Friday, May 01, 2009
Two stories in today's Wall Street Journal tell of a legal system that has become increasingly irritated by what the nation's mortgage lenders have left in the wake of the late, great housing bubble. First, from Indio, California, this report on how a law passed last year allows banks to be charged with a criminal misdemeanor if their foreclosed properties start to look trashy.
The upshot is that faraway banks have become the de facto landlords of Indio, and people here say the absentee lenders are letting the whole valley fall apart. Houses "look like dust bowls," says Gene Gilbert, the mayor pro tem, who thinks a glut of run-down homes may depress his hometown's local market long after the recession ends.Isn't it about time that banks start abandoning foreclosed properties in large numbers, turning ownership back over to the local government?
Criminalizing things like algae in a pool has given Mr. Ramos [the local police chief] a stick to make lenders snap to attention. Without that threat, the police chief says, "far-off banks, billion-dollar corporations, they could simply ignore us."

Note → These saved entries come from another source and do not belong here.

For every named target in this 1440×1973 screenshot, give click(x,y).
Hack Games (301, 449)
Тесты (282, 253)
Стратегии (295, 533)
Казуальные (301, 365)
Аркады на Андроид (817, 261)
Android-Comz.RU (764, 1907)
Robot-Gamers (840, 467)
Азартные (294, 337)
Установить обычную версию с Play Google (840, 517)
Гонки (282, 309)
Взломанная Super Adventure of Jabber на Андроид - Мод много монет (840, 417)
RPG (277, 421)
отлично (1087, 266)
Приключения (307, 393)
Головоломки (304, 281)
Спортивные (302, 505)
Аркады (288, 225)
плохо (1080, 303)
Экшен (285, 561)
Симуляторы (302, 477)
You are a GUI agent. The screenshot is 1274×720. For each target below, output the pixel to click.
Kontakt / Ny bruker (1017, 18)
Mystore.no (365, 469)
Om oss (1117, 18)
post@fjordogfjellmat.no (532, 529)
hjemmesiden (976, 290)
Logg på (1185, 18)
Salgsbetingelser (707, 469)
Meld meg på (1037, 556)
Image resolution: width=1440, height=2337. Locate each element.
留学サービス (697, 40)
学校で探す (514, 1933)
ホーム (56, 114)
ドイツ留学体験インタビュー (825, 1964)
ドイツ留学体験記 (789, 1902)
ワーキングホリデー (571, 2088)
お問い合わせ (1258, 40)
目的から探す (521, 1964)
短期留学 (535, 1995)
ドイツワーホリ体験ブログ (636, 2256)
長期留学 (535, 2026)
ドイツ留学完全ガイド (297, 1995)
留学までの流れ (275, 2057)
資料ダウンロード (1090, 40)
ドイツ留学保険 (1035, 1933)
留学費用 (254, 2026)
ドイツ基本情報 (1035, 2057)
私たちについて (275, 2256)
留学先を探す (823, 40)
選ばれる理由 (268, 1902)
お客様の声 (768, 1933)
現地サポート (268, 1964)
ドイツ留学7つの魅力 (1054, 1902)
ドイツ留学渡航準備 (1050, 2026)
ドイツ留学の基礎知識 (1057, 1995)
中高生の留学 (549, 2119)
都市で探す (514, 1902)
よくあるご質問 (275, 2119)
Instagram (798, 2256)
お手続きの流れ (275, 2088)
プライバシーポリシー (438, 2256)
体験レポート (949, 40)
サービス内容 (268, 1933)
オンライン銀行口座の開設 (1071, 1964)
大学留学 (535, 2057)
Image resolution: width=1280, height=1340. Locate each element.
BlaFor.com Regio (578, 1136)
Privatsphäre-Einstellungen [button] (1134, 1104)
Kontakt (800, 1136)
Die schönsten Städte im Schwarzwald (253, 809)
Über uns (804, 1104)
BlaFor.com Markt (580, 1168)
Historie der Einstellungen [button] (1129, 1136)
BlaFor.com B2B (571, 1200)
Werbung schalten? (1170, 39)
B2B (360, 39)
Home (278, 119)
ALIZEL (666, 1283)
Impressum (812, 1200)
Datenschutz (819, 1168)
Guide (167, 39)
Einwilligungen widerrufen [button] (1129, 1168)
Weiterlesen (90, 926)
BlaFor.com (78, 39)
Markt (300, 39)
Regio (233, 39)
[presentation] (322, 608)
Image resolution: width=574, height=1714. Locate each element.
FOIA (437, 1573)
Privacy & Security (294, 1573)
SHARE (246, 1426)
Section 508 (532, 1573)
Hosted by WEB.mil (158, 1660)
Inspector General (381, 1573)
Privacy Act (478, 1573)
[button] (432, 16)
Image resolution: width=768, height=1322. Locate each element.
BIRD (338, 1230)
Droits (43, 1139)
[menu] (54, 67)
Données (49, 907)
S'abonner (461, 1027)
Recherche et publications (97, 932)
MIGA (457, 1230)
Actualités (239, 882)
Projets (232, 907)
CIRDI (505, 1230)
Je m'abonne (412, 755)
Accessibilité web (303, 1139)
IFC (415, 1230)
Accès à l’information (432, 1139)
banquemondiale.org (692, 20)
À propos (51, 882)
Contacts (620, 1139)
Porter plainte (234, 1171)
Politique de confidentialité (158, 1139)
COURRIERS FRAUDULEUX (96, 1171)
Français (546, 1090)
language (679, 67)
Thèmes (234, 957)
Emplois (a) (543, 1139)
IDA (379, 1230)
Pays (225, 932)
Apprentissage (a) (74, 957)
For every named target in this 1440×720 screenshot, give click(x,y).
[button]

Maybe not in Indio where the median home price is still well over a hundred thousand dollars, but, in other parts of the country, where prices are much lower, this would make sense.
Thousand of miles to the east in sunny Florida, another of the many former housing bubble locales, the Journal reports($) that former Countrywide CEO Angelo Mozilo was in the news again. It seems that a lawsuit filed by the state Attorney General regarding deceptive lending practices was remanded back to the local court where the environment is expected to be less favorable to the Orange Man.
This week, a U.S. District Court judge remanded a lawsuit against Mr. Mozilo, filed by Florida Attorney General Bill McCollum, back to Broward County Circuit Court. While the action is a procedural move, it increases the possibility that Mr. Mozilo, at one time the head of the nation's largest mortgage lender, could appear in court in the state of Florida. The state alleges that Mr. Mozilo engaged in deceptive and unfair trade practices involving mortgage loans made to state borrowers.Having been mentioned here at this blog on dozens of occasions in recent years, the world's largest Oompa Loompa is sometimes missed but, normally, that feeling passes quickly.
If Mr. Mozilo's case does go to trial, he would be the highest-profile mortgage executive to face such legal action since the mortgage-market meltdown began. "Angelo Mozilo should absolutely face a Florida court and Florida's citizens for his business practices, especially those which victimized Florida homeowners," Attorney General Bill McCollum said in a statement. Mr. McCollum added that his office "will continue to aggressively pursue its case against Mr. Mozilo."